◆ Problem to work on:
Starting at the line with "itectura 4616CB01 TwistFlush[e³], с" and stopping at the final line, retype the data below exactly; do not carry over any pictures.

◆ Supplied entries:
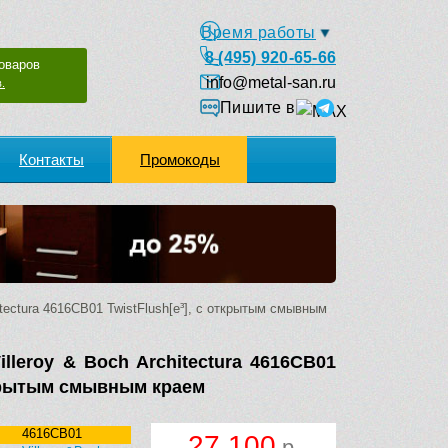
Время работы
8 (495) 920-65-66
оваров
info@metal-san.ru
.
Пишите в
Контакты
Промокоды
itectura 4616CB01 TwistFlush[e³], с открытым смывным
lleroy & Boch Architectura 4616CB01
открытым смывным краем
4616CB01
27 100
р.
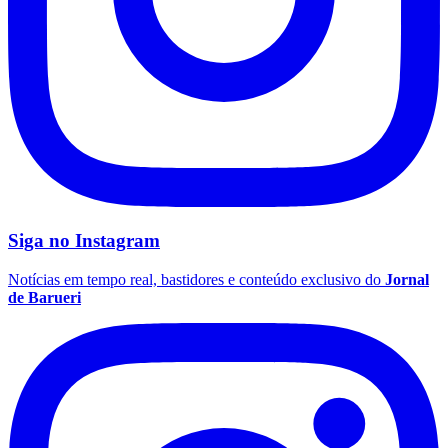
Fluminense
Siga no
Instagram
Notícias em tempo real, bastidores e conteúdo exclusivo do
Jornal
de Barueri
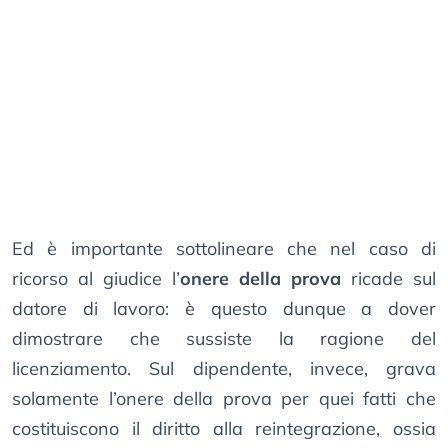
Ed è importante sottolineare che nel caso di
ricorso al giudice l’
onere della prova
ricade sul
datore di lavoro: è questo dunque a dover
dimostrare che sussiste la ragione del
licenziamento. Sul dipendente, invece, grava
solamente l’onere della prova per quei fatti che
costituiscono il diritto alla reintegrazione, ossia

◆ Exercise result:
itectura 4616CB01 TwistFlush[e³], с открытым смывным
lleroy & Boch Architectura 4616CB01
открытым смывным краем
4616CB01
27 100
р.
Fluminense
Siga no
Instagram
Notícias em tempo real, bastidores e conteúdo exclusivo do
Jornal
de Barueri
Ed è importante sottolineare che nel caso di
ricorso al giudice l’
onere della prova
ricade sul
datore di lavoro: è questo dunque a dover
dimostrare che sussiste la ragione del
licenziamento. Sul dipendente, invece, grava
solamente l’onere della prova per quei fatti che
costituiscono il diritto alla reintegrazione, ossia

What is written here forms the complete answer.